Looking Back to Look Forward Beyond 2020
by Jeremy Nulik
About this time in 2010, you stood at the edge of a lot of hope. You were in complete control of your destiny. And, in reflection some ten years later, I’m certain that if you were to blow the dust off of your 2010 Strategic Plan, you would find that all of your aspirations and ideas have come to fruition just as you imagined.
Actually, strike that. What is much more likely is that this present-day reality here in 2020 is not at all like you imagined it would be.
On January 1, 2010, just ten years ago, Steve Jobs was the CEO of Apple. The best-selling phone was the Motorola Droid. Facebook was still an upstart.
There was no Uber or Spotify. No one on January 1, 2010 was considering Donald Trump as a serious Presidential candidate. Almost no one had heard of Ferguson, Missouri, and Black Lives Matter was not in our national dialogue.
For a moment, imagine that you visited the 2010 you, and you talked about some of these developments. Your 2010 self would likely find you ridiculous. It turns out that, over a ten-year period, an unlikely event or development is actually highly likely. But, for some reason, when we look forward – especially in a business setting – we forget this. We tend to believe that our future will look a lot like our present. The challenge for you here in 2020 is: How can you (and an entire team of humans) hope to shape the future you want when there is so much uncertainty?
Oddly, a place to start is in the past with the Looking Back to Look Forward approach. Created by the Institute for the Future, Looking Back to Look Forward is a tool to get leaders reunited with their inner innovator. At the core of the tool is a single question: How did we get here?
Here is how the tool works (have a whiteboard and sticky notes handy, of course):
1. Describe the Present Day. Make sure there is alignment on what characterizes the themes and contours of what is happening now. Make it visual.
2. Describe the Past Day. Pick a point in the past. For this example, you can pick January 2010. Make that visual.

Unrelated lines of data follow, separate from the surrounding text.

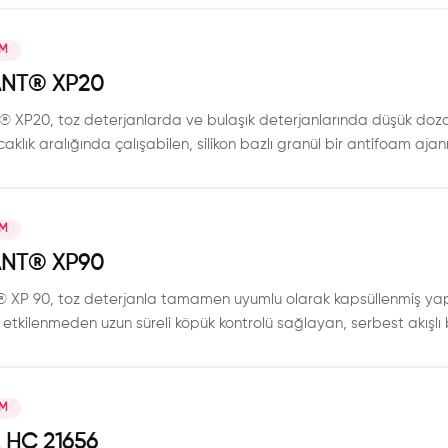
Ürün, yüksek sıcaklık koşullarında ve farklı formülasyon yapılarında
IM
NT®️ XP20
XP20, toz deterjanlarda ve bulaşık deterjanlarında düşük dozda 
aklık aralığında çalışabilen, silikon bazlı granül bir antifoam ajanı
IM
NT®️ XP90
 XP 90, toz deterjanla tamamen uyumlu olarak kapsüllenmiş yapıs
tkilenmeden uzun süreli köpük kontrolü sağlayan, serbest akışlı 
IM
 HC 21656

3. Identify Critical Points. With yourself or with clusters of teams, take some time to think about the critical change events that occurred. They can be new government policies, acquisitions, cultural movements or even changes that you inspired.
4. Create Your Timeline. Cluster the similar notes together. And have a conversation about why people thought those points.
5. From X to Y. For each of the agreed upon critical points, describe the change in the simplest terms. An example of this could be Uber’s launch. You could describe that as “From professional transportation to peer ridesharing.” Or “From career to gig economy.” Use the language that is most poignant to your present day.
6. Talk It Out. What will begin to happen is that you and your team will start to find that you have faced big changes before. Now, you must do the work of applying that mindset to seek out opportunities for the future.
This kind of activity is useful with the folks who carry the “Change is Hard” banner. They will say this as though it is an axiom that is meant to be accepted as true. But it is not wisdom. Change is what it means to be human. When the answers are not clear and when the best next move is not easily predictable, that is the precise moment when humans shine. Those are the decisions that an algorithm cannot easily provide. So, use these first few months of 2020 to reacquaint yourself with your inner disruptor. You have faced change before, and you will do it again. But this time, you can be the agent of change instead of its victim.